*TASK ITEM*: From the records, pick out and copy each line containing "crossref".
Start of DATA EXTRACTS
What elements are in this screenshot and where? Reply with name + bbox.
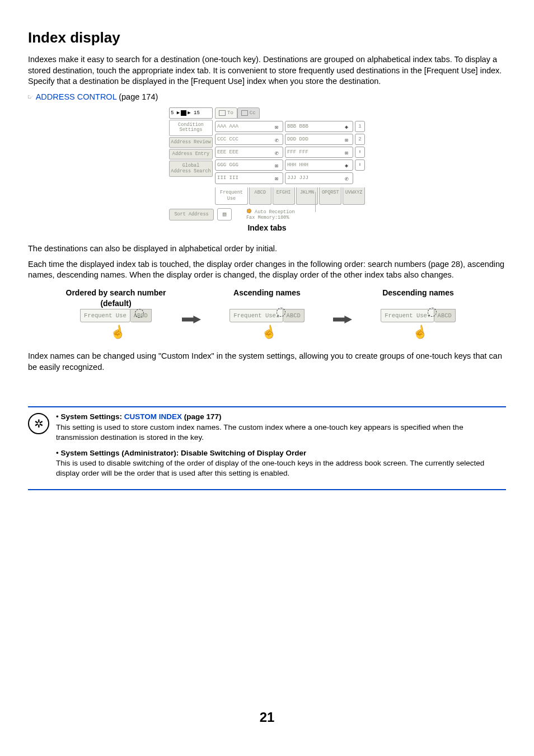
phone-icon: [275, 149, 281, 155]
touch-hand-icon: [410, 324, 427, 341]
address-entry-a[interactable]: AAA AAA: [215, 121, 283, 132]
page-title: Index display: [28, 28, 506, 48]
address-entry-d[interactable]: DDD DDD: [285, 134, 353, 145]
demo-tab-frequent-desc: Frequent Use: [381, 309, 434, 322]
envelope-icon: [219, 110, 226, 116]
arrow-right-icon: [333, 316, 352, 323]
callout-dot-icon: [247, 209, 251, 213]
ordering-diagram: Ordered by search number (default) Frequ…: [28, 288, 506, 341]
address-entry-j[interactable]: JJJ JJJ: [285, 172, 353, 184]
paragraph-alpha-order: The destinations can also be displayed i…: [28, 243, 506, 255]
tab-opqrst[interactable]: OPQRST: [319, 187, 341, 205]
index-tabs-row: Frequent Use ABCD EFGHI JKLMN OPQRST UVW…: [215, 187, 365, 205]
status-text: Auto Reception Fax Memory:100%: [235, 209, 365, 220]
phone-icon: [345, 175, 351, 181]
address-entry-g[interactable]: GGG GGG: [215, 159, 283, 171]
address-entry-f[interactable]: FFF FFF: [285, 147, 353, 158]
info-item-disable-switching: • System Settings (Administrator): Disab…: [56, 448, 506, 479]
address-entry-e[interactable]: EEE EEE: [215, 147, 283, 158]
info-item-custom-index: • System Settings: CUSTOM INDEX (page 17…: [56, 412, 506, 443]
tab-efghi[interactable]: EFGHI: [273, 187, 295, 205]
page-number: 21: [28, 708, 506, 726]
address-entry-b[interactable]: BBB BBB: [285, 121, 353, 132]
address-review-button[interactable]: Address Review: [169, 137, 213, 148]
custom-index-link[interactable]: CUSTOM INDEX: [124, 412, 182, 421]
scroll-down-button[interactable]: ⬇: [355, 159, 365, 171]
envelope-icon: [275, 124, 281, 129]
demo-tab-abcd-asc: ABCD: [283, 309, 305, 322]
page-2-indicator: 2: [355, 134, 365, 145]
address-book-screenshot: 5 ▶ ▶ 15 Condition Settings Address Revi…: [169, 107, 365, 221]
envelope-icon: [241, 110, 248, 116]
address-entry-button[interactable]: Address Entry: [169, 149, 213, 159]
address-entry-h[interactable]: HHH HHH: [285, 159, 353, 171]
crossref-page: (page 174): [116, 92, 158, 101]
envelope-icon: [275, 175, 281, 181]
page-indicator: 5 ▶ ▶ 15: [169, 107, 213, 119]
tab-frequent-use[interactable]: Frequent Use: [215, 187, 248, 205]
paragraph-order-cycle: Each time the displayed index tab is tou…: [28, 259, 506, 281]
info-box: ✲ • System Settings: CUSTOM INDEX (page …: [28, 406, 506, 490]
gear-icon: ✲: [28, 413, 49, 434]
address-control-link[interactable]: ADDRESS CONTROL: [36, 92, 116, 101]
address-entry-c[interactable]: CCC CCC: [215, 134, 283, 145]
ordering-title-descending: Descending names: [382, 288, 454, 309]
cc-tab[interactable]: Cc: [237, 107, 260, 119]
touch-hand-icon: [259, 324, 275, 341]
callout-line: [315, 192, 316, 212]
info-item1-body: This setting is used to store custom ind…: [56, 423, 463, 442]
ordering-title-default: Ordered by search number (default): [60, 288, 172, 309]
page-1-indicator: 1: [355, 121, 365, 132]
condition-settings-button[interactable]: Condition Settings: [169, 120, 213, 136]
envelope-icon: [345, 149, 351, 155]
highlight-circle-icon: [135, 309, 144, 318]
demo-tab-frequent-asc: Frequent Use: [229, 309, 283, 322]
address-entry-i[interactable]: III III: [215, 172, 283, 184]
crossref-line: ☞ ADDRESS CONTROL (page 174): [28, 92, 506, 103]
sort-address-button[interactable]: Sort Address: [169, 209, 214, 220]
touch-hand-icon: [107, 324, 124, 341]
global-address-search-button[interactable]: Global Address Search: [169, 161, 213, 177]
pointer-icon: ☞: [28, 93, 32, 102]
phone-icon: [275, 137, 281, 142]
scroll-up-button[interactable]: ⬆: [355, 147, 365, 158]
demo-tab-abcd-desc: ABCD: [434, 309, 456, 322]
paragraph-custom-index: Index names can be changed using "Custom…: [28, 351, 506, 373]
envelope-icon: [275, 162, 281, 168]
demo-tab-frequent: Frequent Use: [80, 309, 130, 322]
ordering-title-ascending: Ascending names: [233, 288, 301, 309]
intro-paragraph: Indexes make it easy to search for a des…: [28, 54, 506, 87]
envelope-icon: [345, 137, 351, 142]
globe-icon: [345, 162, 351, 168]
info-item2-body: This is used to disable switching of the…: [56, 459, 484, 477]
to-tab[interactable]: To: [215, 107, 237, 119]
tab-abcd[interactable]: ABCD: [249, 187, 271, 205]
tab-uvwxyz[interactable]: UVWXYZ: [343, 187, 365, 205]
arrow-right-icon: [182, 316, 201, 323]
globe-icon: [345, 124, 351, 129]
index-tabs-caption: Index tabs: [28, 223, 506, 233]
preview-icon[interactable]: ▧: [217, 208, 232, 220]
black-box-icon: [181, 110, 186, 116]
End of DATA EXTRACTS
*ANSWER TO THIS PROBLEM*:
crossref-page: (page 174): [116, 92, 158, 101]
crossref-line: ☞ ADDRESS CONTROL (page 174): [28, 92, 506, 103]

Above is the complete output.